Teoria e Prática Contábil: Antagônicas ou Complementares?



Assim como ocorre em diversas outras ciências, especialmente nas tidas como sociais aplicadas, existe na Contabilidade ainda uma grande disparidade entre o conhecimento teórico e a prática profissional, a qual, na maioria das vezes, parece pautada meramente em normas e regras, em negligência do doutrinário e científico.
Muitos profissionais foram educados, desde o tempo da academia, a especializar seu conhecimento apenas naquilo que o mercado exige mais, ou seja, a prática profissional. No entanto, de nada adianta o conhecimento do “como fazer” sem o embasamento do “por que” se está fazendo. Em outras palavras, o profissional que se atém exclusivamente ao trabalho laboral e corriqueiro acaba desenvolvendo uma visão deveras limitada, tornando-se incapaz de pensar por si mesmo e aceitando supostas verdades como se verdadeiras fossem sem um prévio julgamento crítico. Citando o notável economista francês Jean Fourastié, “O atraso das ciências econômicas e sociais em relação às ciências da matéria é uma das causas das infelicidades da humanidade. A técnica arrasta o homem para horizontes imprevistos”.

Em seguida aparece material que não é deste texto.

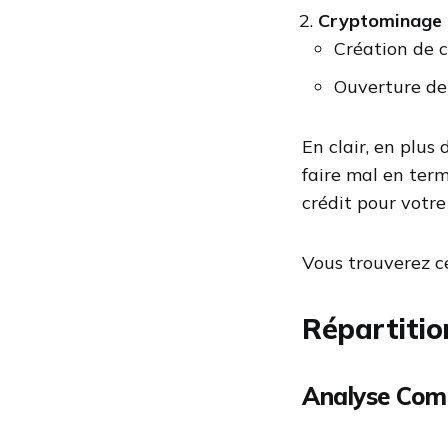
Cryptominage 
Création de 
Ouverture de
En clair, en plus
faire mal en term
crédit pour vot
Vous trouverez c
Répartitio
Analyse Com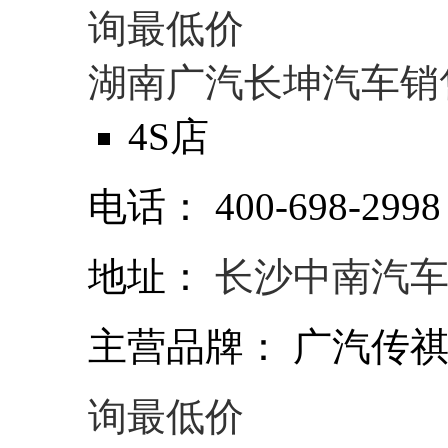
询最低价
湖南广汽长坤汽车销
4S店
电话：
400-698-2998
地址：
长沙中南汽车
主营品牌：
广汽传祺
询最低价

A Contabilidade surgiu, ainda na pré-história, como uma forma de atender a uma necessidade prática: controlar a riqueza. À medida que o homem primitivo deixou de ser nômade, desenvolvendo a agricultura e a criação de animais, passou a definir conceitos de propriedade, utilizando instrumentos rudimentares (como, por exemplo, pedras e fichas de barro) para registrar o seu patrimônio. Em outras palavras, a necessidade de controle da riqueza fez com que o homem primitivo desenvolvesse mentalmente um sistema que atendesse àquela carência e, em seguida o colocasse em prática.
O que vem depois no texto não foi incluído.